1. They Have a Rich History

Portuguese Water Dogs trace their ancestry all the way back to the BC days, though nobody seems to agree on a specific year or even century. Some posit that the Berbers of Africa brought them to Europe after they became the more-modern Moors, while others claim the Ostrogoths of Eastern Europe really had them first. Either way, Poodles and PWDs are thought to stem from these cultures.

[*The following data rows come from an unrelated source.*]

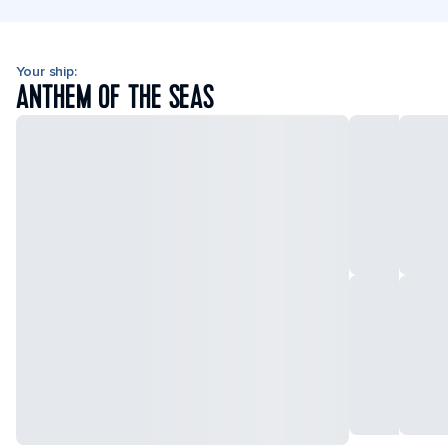
Your ship:
ANTHEM OF THE SEAS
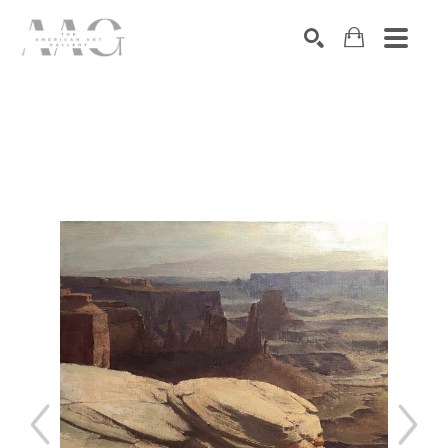
SEARCH
Search by keyword, artist name, artwork title or exhibition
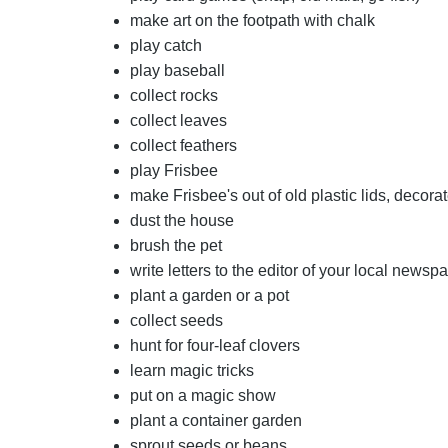
make art on the footpath with chalk
play catch
play baseball
collect rocks
collect leaves
collect feathers
play Frisbee
make Frisbee's out of old plastic lids, decora
dust the house
brush the pet
write letters to the editor of your local newsp
plant a garden or a pot
collect seeds
hunt for four-leaf clovers
learn magic tricks
put on a magic show
plant a container garden
sprout seeds or beans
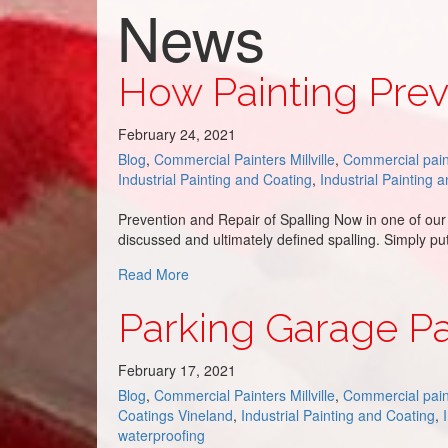
News
How Painting Prev
February 24, 2021
Blog
,
Commercial Painters Millville
,
Commercial pain
Industrial Painting and Coating
,
Industrial Painting 
Prevention and Repair of Spalling Now in one of our
discussed and ultimately defined spalling. Simply pu
about How Painting Prevents Spalling
Read More
Parking Garage Pa
February 17, 2021
Blog
,
Commercial Painters Millville
,
Commercial pain
Coatings Vineland
,
Industrial Painting and Coating
,
waterproofing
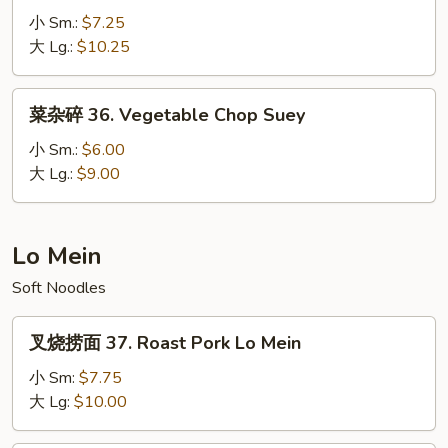
杂
小 Sm.:
$7.25
碎
大 Lg.:
$10.25
35.
House
菜
菜杂碎 36. Vegetable Chop Suey
Special
杂
Chop
碎
小 Sm.:
$6.00
Suey
36.
大 Lg.:
$9.00
Vegetable
Chop
Suey
Lo Mein
Soft Noodles
叉
叉烧捞面 37. Roast Pork Lo Mein
烧
捞
小 Sm:
$7.75
面
大 Lg:
$10.00
37.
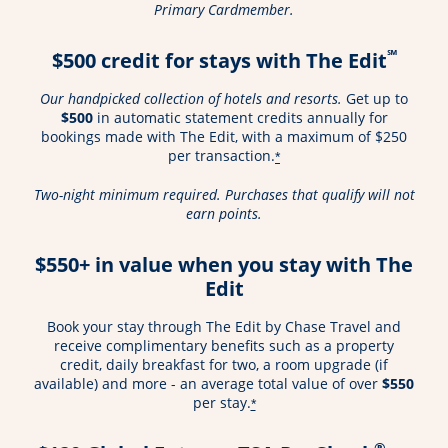
Primary Cardmember.
℠
$500 credit for stays with The Edit
Our handpicked collection of hotels and resorts.
Get up to
$500
in automatic statement credits annually for
bookings made with The Edit, with a maximum of $250
per transaction.
*
Two-night minimum required. Purchases that qualify will not
earn points.
$550+ in value when you stay with The
Edit
Book your stay through The Edit by Chase Travel and
receive complimentary benefits such as a property
credit, daily breakfast for two, a room upgrade (if
available) and more - an average total value of over
$550
per stay.
*
®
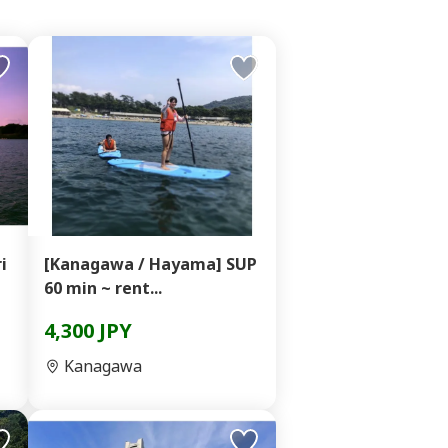
i
[Kanagawa / Hayama] SUP
60 min ~ rent...
4,300 JPY
Kanagawa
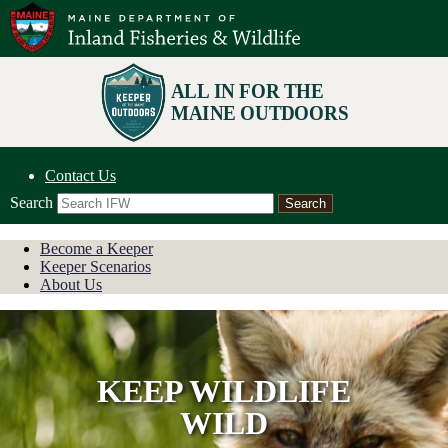
Contact Us
Search
Become a Keeper
Keeper Scenarios
About Us
KEEP WILDLIFE
WILD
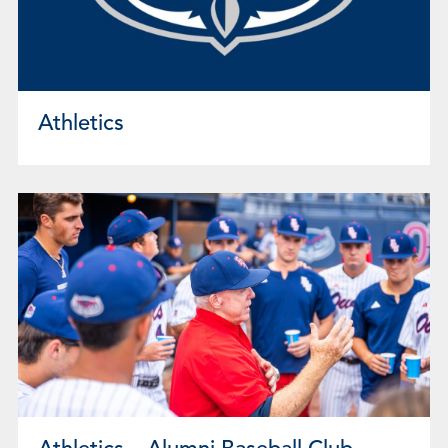
Athletics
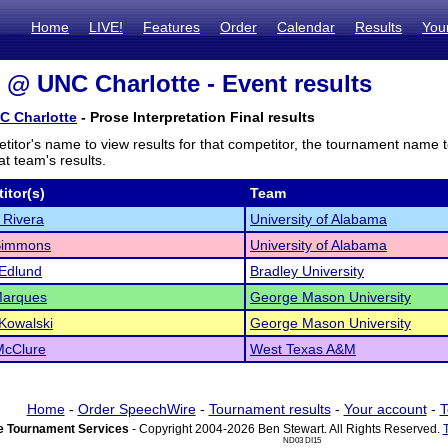
Home
LIVE!
Features
Order
Calendar
Results
You
@ UNC Charlotte - Event results
 Charlotte
- Prose Interpretation Final results
titor's name to view results for that competitor, the tournament name 
t team's results.
itor(s)
Team
 Rivera
University of Alabama
 Simmons
University of Alabama
Edlund
Bradley University
Marques
George Mason University
Kowalski
George Mason University
McClure
West Texas A&M
Home
-
Order SpeechWire
-
Tournament results
-
Your account
-
T
 Tournament Services
- Copyright 2004-2026 Ben Stewart. All Rights Reserved.
ND03 DI15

Hailing from the western Asiatic Steppes, they emigrated to the Iberian Peninsula which encompasses modern-day Portugal and Spain. Commonly called cão de agua or “dog of water” in Portuguese, this hardy water-loving breed was used to retrieve lost tackle, fetch frayed fishing nets, and even ferry messages between trawlers in the eastern Atlantic. Porties were largely relegated to Europe until the 20th century when a pair was brought to America. Today, they’re not a very well-known breed and are sometimes even confused for Poodles.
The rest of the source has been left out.